[
https://issues.apache.org/jira/browse/AVRO-1332?page=com.atlassian.jira.plugin.system.issuetabpanels:all-tabpanel
]
David McIntosh updated AVRO-1332:
---------------------------------
Attachment: AVRO-1332-3.patch
Yes, the readers/writers can be cached and reused. They should be thread-safe
as well. I think it might be best for the users to manage that themselves if
performance is a concern in their app.
It looks like the Complex example ended up slower because the benefit of
pre-resolving was small and there was extra overhead when processing the
results of the pre-resolution. The Complex schema had a lot of unions and
arrays of basic types which won't see much speedup. I was able to make a few
tweaks to shrink the time gap though. I also discovered one of the unit tests
was failing and the fix slowed down the new specific writer slightly.
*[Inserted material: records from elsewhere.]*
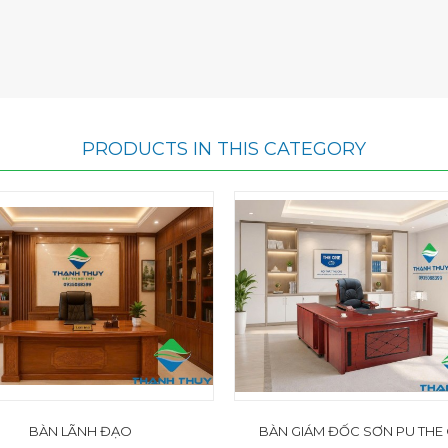
PRODUCTS IN THIS CATEGORY
BÀN LÃNH ĐẠO
BÀN GIÁM ĐỐC SƠN PU THE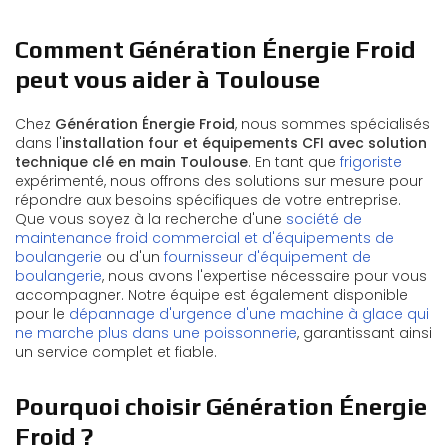
Comment Génération Énergie Froid
peut vous aider à Toulouse
Chez
Génération Énergie Froid
, nous sommes spécialisés
dans l'
installation four et équipements CFI avec solution
technique clé en main Toulouse
. En tant que
frigoriste
expérimenté, nous offrons des solutions sur mesure pour
répondre aux besoins spécifiques de votre entreprise.
Que vous soyez à la recherche d'une
société de
maintenance froid commercial et d'équipements de
boulangerie
ou d'un
fournisseur d'équipement de
boulangerie
, nous avons l'expertise nécessaire pour vous
accompagner. Notre équipe est également disponible
pour le
dépannage d'urgence d'une machine à glace qui
ne marche plus dans une poissonnerie
, garantissant ainsi
un service complet et fiable.
Pourquoi choisir Génération Énergie
Froid ?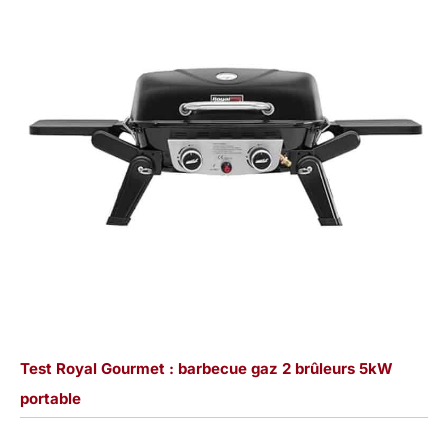
Test Royal Gourmet : barbecue gaz 2 brûleurs 5kW
portable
Here are the new results for batch size 1000. I also included two other types.
Narrow is a schema with 3 primitive fields. Wide has 35 fields of mostly
primitives and a few child records.
Serializing
|type|old specific|new specific|old generic|new generic|
|simple|1950|1513|2496|1904|
|complex|14696|16380|13806|14945|
|narrow|1030|796|1217|952|
|wide|16599|14586|13167|10655|
Deserializing
|type|old specific|new specific|old generic|new generic|
|simple|4321|905|5647|1669|
|complex|28158|13541|25631|14071|
|narrow|2355|515|2854|764|
|wide|25116|5319|30295|10093|
> Improve C# DatumReader performance
> ----------------------------------
>
> Key: AVRO-1332
> URL: https://issues.apache.org/jira/browse/AVRO-1332
> Project: Avro
> Issue Type: Improvement
> Components: csharp
> Affects Versions: 1.7.5
> Reporter: David McIntosh
> Priority: Minor
> Labels: performance
> Attachments: AVRO-1332-2.patch, AVRO-1332-3.patch, AVRO-1332.patch
>
>
> The current implementations of the C# datum readers perform resolution of the
> reader and writer schema on every call to Read. In my tests this was causing
> it to perform poorly when reading a large number of records (slower than
> parsing the same data from delimited text files). It would be more efficient
> if the reader only needed to resolve the schemas once.
--
This message is automatically generated by JIRA.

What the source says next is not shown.